Reed  (Guatemalan)  17-24 oz. round fruit with slightly rough, thick green skin.  Excellent to outstanding quality.  Easy to peel.  Harvest May-September.  Heavy producer.  Bloom type A late.  Upright narrow tree. 

Sir Prize (Mexican X Guatemalan) 10-20 oz. fruit is similar to Fuerte with rough, thin black skin.  Small seed.  Excellent quality.  Harvest November-February.  Bloom type B.  Production similar to Hass.  Upright tree.  This may be a perfect compliment to Hass as a pollinator and with respect to harvest period. 

Stewart  (Mostly Mexican)  6-13 oz, pear-shaped fruit with slightly rough, deep purple skin with light yellow flesh.  Small seed.  Excellent quality.  Peels easily.  Harvest October-December.  Bloom type A.  Good producer and quite cold hardy. 

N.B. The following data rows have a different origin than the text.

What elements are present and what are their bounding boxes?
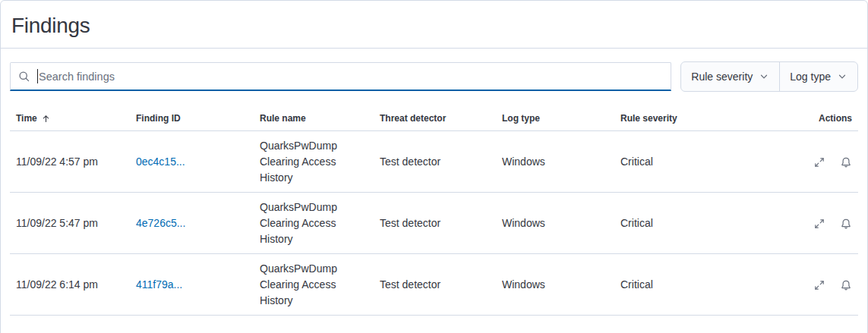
finding-row: 11/09/22 5:47 pm 4e726c5... QuarksPwDump… bbox=[10, 193, 858, 254]
finding-rule-name: QuarksPwDump Clearing Access History bbox=[254, 193, 374, 254]
finding-rule-name: QuarksPwDump Clearing Access History bbox=[254, 254, 374, 316]
column-header-rule-name: Rule name bbox=[254, 108, 374, 131]
column-header-rule-severity: Rule severity bbox=[614, 108, 759, 131]
page-title: Findings bbox=[11, 14, 857, 38]
finding-time: 11/09/22 5:47 pm bbox=[10, 193, 130, 254]
findings-table: Time Finding ID Rule name Threat detecto… bbox=[10, 108, 858, 316]
expand-finding-button[interactable] bbox=[813, 156, 825, 168]
search-input[interactable]: Search findings bbox=[10, 62, 671, 91]
findings-panel: Findings Search findings Rule severity bbox=[0, 0, 868, 333]
expand-finding-button[interactable] bbox=[813, 218, 825, 230]
finding-threat-detector: Test detector bbox=[374, 131, 496, 193]
column-header-actions: Actions bbox=[759, 108, 858, 131]
finding-rule-severity: Critical bbox=[614, 193, 759, 254]
sort-ascending-icon bbox=[41, 114, 51, 124]
search-icon bbox=[18, 71, 30, 83]
finding-id-link[interactable]: 411f79a... bbox=[136, 278, 182, 291]
search-placeholder: Search findings bbox=[39, 71, 115, 83]
finding-log-type: Windows bbox=[496, 193, 614, 254]
expand-diagonal-arrows-icon bbox=[813, 279, 825, 291]
chevron-down-icon bbox=[837, 71, 847, 82]
create-alert-bell-button[interactable] bbox=[840, 279, 852, 291]
filter-group: Rule severity Log type bbox=[680, 61, 858, 92]
column-header-finding-id: Finding ID bbox=[130, 108, 254, 131]
create-alert-bell-button[interactable] bbox=[840, 156, 852, 168]
filter-log-type-label: Log type bbox=[790, 71, 831, 83]
expand-diagonal-arrows-icon bbox=[813, 156, 825, 168]
filter-rule-severity-label: Rule severity bbox=[691, 71, 753, 83]
column-header-threat-detector: Threat detector bbox=[374, 108, 496, 131]
finding-id-link[interactable]: 4e726c5... bbox=[136, 217, 185, 229]
finding-threat-detector: Test detector bbox=[374, 193, 496, 254]
finding-time: 11/09/22 4:57 pm bbox=[10, 131, 130, 193]
filter-log-type[interactable]: Log type bbox=[779, 62, 857, 91]
text-cursor bbox=[37, 69, 38, 83]
filter-rule-severity[interactable]: Rule severity bbox=[681, 62, 779, 91]
finding-id-link[interactable]: 0ec4c15... bbox=[136, 156, 185, 168]
column-header-time[interactable]: Time bbox=[10, 108, 130, 131]
finding-rule-name: QuarksPwDump Clearing Access History bbox=[254, 131, 374, 193]
toolbar: Search findings Rule severity Log type bbox=[10, 61, 858, 92]
bell-icon bbox=[840, 156, 852, 168]
finding-rule-severity: Critical bbox=[614, 131, 759, 193]
finding-rule-severity: Critical bbox=[614, 254, 759, 316]
finding-time: 11/09/22 6:14 pm bbox=[10, 254, 130, 316]
chevron-down-icon bbox=[759, 71, 769, 82]
page-header: Findings bbox=[1, 1, 867, 49]
column-header-time-label: Time bbox=[16, 113, 37, 124]
expand-diagonal-arrows-icon bbox=[813, 218, 825, 230]
findings-content: Search findings Rule severity Log type bbox=[1, 49, 867, 316]
finding-row: 11/09/22 4:57 pm 0ec4c15... QuarksPwDump… bbox=[10, 131, 858, 193]
finding-log-type: Windows bbox=[496, 131, 614, 193]
bell-icon bbox=[840, 279, 852, 291]
column-header-log-type: Log type bbox=[496, 108, 614, 131]
table-header-row: Time Finding ID Rule name Threat detecto… bbox=[10, 108, 858, 131]
finding-row: 11/09/22 6:14 pm 411f79a... QuarksPwDump… bbox=[10, 254, 858, 316]
finding-log-type: Windows bbox=[496, 254, 614, 316]
finding-threat-detector: Test detector bbox=[374, 254, 496, 316]
bell-icon bbox=[840, 218, 852, 230]
create-alert-bell-button[interactable] bbox=[840, 218, 852, 230]
expand-finding-button[interactable] bbox=[813, 279, 825, 291]
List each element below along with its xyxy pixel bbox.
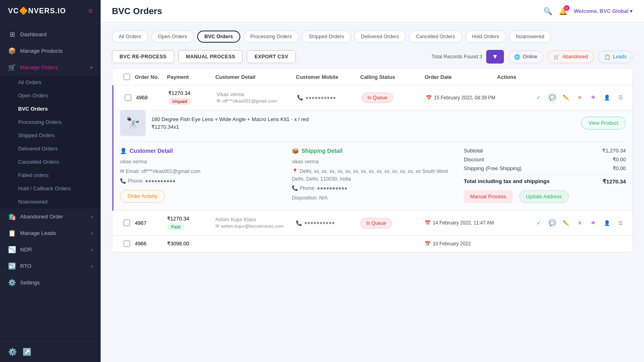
welcome-label: Welcome, <box>574 8 598 14</box>
email-icon: ✉ <box>217 98 221 104</box>
location-icon: 📍 <box>292 169 298 174</box>
sidebar-item-bvc-orders[interactable]: BVC Orders <box>0 102 101 115</box>
footer-logout-icon[interactable]: ↗️ <box>23 348 31 356</box>
payment-cell: ₹1270.34 Paid <box>167 216 215 230</box>
shipping-phone-icon: 📞 <box>292 185 298 191</box>
tab-all-orders[interactable]: All Orders <box>112 31 148 43</box>
search-icon[interactable]: 🔍 <box>543 7 552 16</box>
sidebar-item-rto[interactable]: ↩️ RTO › <box>0 258 101 274</box>
sidebar-item-delivered-orders[interactable]: Delivered Orders <box>0 142 101 155</box>
customer-detail-section: 👤 Customer Detail vikas verma ✉ Email: o… <box>120 148 282 204</box>
manual-process-btn[interactable]: Manual Process <box>464 190 513 203</box>
sidebar-item-open-orders[interactable]: Open Orders <box>0 89 101 102</box>
sidebar-item-shipped-orders[interactable]: Shipped Orders <box>0 129 101 142</box>
pricing-actions: Manual Process Update Address <box>464 190 626 203</box>
tab-hold-orders[interactable]: Hold Orders <box>465 31 506 43</box>
bvc-reprocess-button[interactable]: BVC RE-PROCESS <box>112 50 174 63</box>
toolbar-left: BVC RE-PROCESS MANUAL PROCESS EXPORT CSV <box>112 50 296 63</box>
sidebar-item-manage-products[interactable]: 📦 Manage Products <box>0 43 101 59</box>
shipping-section-icon: 📦 <box>292 148 299 154</box>
app-logo: VC🔶NVERS.IO <box>8 6 66 15</box>
sidebar-item-abandoned-order[interactable]: 🛍️ Abandoned Order › <box>0 208 101 225</box>
footer-settings-icon[interactable]: ⚙️ <box>8 348 17 356</box>
action-icons: ✓ 💬 ✏️ ✕ 👁 👤 ☰ <box>498 93 626 103</box>
close-icon[interactable]: ✕ <box>574 218 585 228</box>
user-icon[interactable]: 👤 <box>602 93 612 103</box>
sidebar-item-label: Manage Products <box>20 48 63 54</box>
sidebar-item-failed-orders[interactable]: Failed orders <box>0 169 101 182</box>
sidebar-nav: ⊞ Dashboard 📦 Manage Products 🛒 Manage O… <box>0 22 101 341</box>
payment-amount: ₹1270.34 <box>168 90 217 96</box>
hamburger-icon[interactable]: ≡ <box>88 7 93 15</box>
payment-status-badge: Unpaid <box>168 98 191 105</box>
approve-icon[interactable]: ✓ <box>533 93 544 103</box>
sidebar-item-noanswered[interactable]: Noanswered <box>0 195 101 208</box>
leads-label: Leads <box>613 54 627 60</box>
sidebar-item-manage-orders[interactable]: 🛒 Manage Orders ▾ <box>0 59 101 76</box>
phone-icon: 📞 <box>296 220 302 226</box>
sidebar-item-settings[interactable]: ⚙️ Settings <box>0 274 101 291</box>
product-info: 180 Degree Fish Eye Lens + Wide Angle + … <box>151 116 309 130</box>
manual-process-button[interactable]: MANUAL PROCESS <box>178 50 243 63</box>
sidebar-item-all-orders[interactable]: All Orders <box>0 76 101 89</box>
table-header: Order No. Payment Customer Detail Custom… <box>112 69 632 85</box>
edit-icon[interactable]: ✏️ <box>561 93 571 103</box>
records-count: Total Records Found 3 <box>431 54 482 60</box>
sidebar-item-cancelled-orders[interactable]: Cancelled Orders <box>0 155 101 169</box>
table-row: 4967 ₹1270.34 Paid Ashim Kujur Klass ✉ a… <box>112 211 632 236</box>
update-address-btn[interactable]: Update Address <box>519 190 569 203</box>
order-number: 4966 <box>135 241 167 247</box>
row-checkbox[interactable] <box>125 95 131 101</box>
sidebar-item-dashboard[interactable]: ⊞ Dashboard <box>0 26 101 43</box>
order-activity-button[interactable]: Order Activity <box>120 190 165 203</box>
edit-icon[interactable]: ✏️ <box>561 218 571 228</box>
customer-mobile-cell: 📞 ●●●●●●●●●● <box>297 95 361 101</box>
abandoned-icon: 🛍️ <box>8 213 16 220</box>
tab-delivered-orders[interactable]: Delivered Orders <box>354 31 406 43</box>
sidebar-item-hold-orders[interactable]: Hold / Callback Orders <box>0 182 101 195</box>
chevron-right-icon: › <box>91 214 93 220</box>
tab-bvc-orders[interactable]: BVC Orders <box>197 31 240 43</box>
orders-submenu: All Orders Open Orders BVC Orders Proces… <box>0 76 101 208</box>
list-icon[interactable]: ☰ <box>615 93 626 103</box>
leads-icon: 📋 <box>8 229 16 237</box>
ndr-icon: 📉 <box>8 246 16 253</box>
eye-icon[interactable]: 👁 <box>588 93 599 103</box>
sidebar: VC🔶NVERS.IO ≡ ⊞ Dashboard 📦 Manage Produ… <box>0 0 101 362</box>
filter-tabs: All Orders Open Orders BVC Orders Proces… <box>112 31 633 43</box>
select-all-checkbox[interactable] <box>124 74 130 80</box>
page-title: BVC Orders <box>112 6 543 16</box>
filter-button[interactable]: ▼ <box>486 50 504 64</box>
order-date-cell: 📅 10 February 2022 <box>425 241 497 247</box>
eye-icon[interactable]: 👁 <box>588 218 599 228</box>
close-icon[interactable]: ✕ <box>574 93 585 103</box>
export-csv-button[interactable]: EXPORT CSV <box>247 50 296 63</box>
tab-noanswered[interactable]: Noanswered <box>509 31 551 43</box>
customer-detail-cell: Ashim Kujur Klass ✉ ashim.kujur@bvcservi… <box>215 217 296 229</box>
row-checkbox[interactable] <box>124 241 130 247</box>
approve-icon[interactable]: ✓ <box>533 218 544 228</box>
user-section-icon: 👤 <box>120 148 127 154</box>
tab-processing-orders[interactable]: Processing Orders <box>244 31 299 43</box>
chat-icon[interactable]: 💬 <box>547 93 557 103</box>
sidebar-item-manage-leads[interactable]: 📋 Manage Leads › <box>0 225 101 241</box>
sidebar-item-ndr[interactable]: 📉 NDR › <box>0 241 101 258</box>
list-icon[interactable]: ☰ <box>615 218 626 228</box>
toolbar-row: BVC RE-PROCESS MANUAL PROCESS EXPORT CSV… <box>112 50 633 64</box>
email-icon: ✉ <box>215 223 219 229</box>
notification-bell[interactable]: 🔔 0 <box>559 7 568 16</box>
tab-cancelled-orders[interactable]: Cancelled Orders <box>409 31 462 43</box>
chevron-down-icon: ▾ <box>90 65 93 70</box>
main-area: BVC Orders 🔍 🔔 0 Welcome, BVC Global ▾ A… <box>101 0 644 362</box>
sidebar-item-processing-orders[interactable]: Processing Orders <box>0 115 101 129</box>
abandoned-channel-button[interactable]: 🛒 Abandoned <box>547 51 594 63</box>
user-icon[interactable]: 👤 <box>602 218 612 228</box>
leads-channel-button[interactable]: 📋 Leads <box>598 51 633 63</box>
online-channel-button[interactable]: 🌐 Online <box>508 51 543 63</box>
view-product-button[interactable]: View Product <box>581 117 626 130</box>
tab-open-orders[interactable]: Open Orders <box>151 31 194 43</box>
tab-shipped-orders[interactable]: Shipped Orders <box>302 31 351 43</box>
chat-icon[interactable]: 💬 <box>547 218 557 228</box>
welcome-text[interactable]: Welcome, BVC Global ▾ <box>574 8 633 14</box>
row-checkbox[interactable] <box>124 220 130 226</box>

Gwen (A) and Whitsell (B) are semi-dwarf descendents of Hass that were developed to replace Hass.  Both are excellent producers with excellent quality fruit, but both have had problems with defoliation during winter.  See GEM.

Holiday (A) is a semi-dwarf tree that produces excellent fruit in the fall and winter.  The large green fruit is 18-24 oz.  Unfortunately our orchard suppliers are not currently offering it. 

Wertz (Littlecado)(A) is a dwarf tree that produces a light crop of fair to good fruit. 

Zutano (B) is the most effective pollinator for Hass but produces low quality fruit.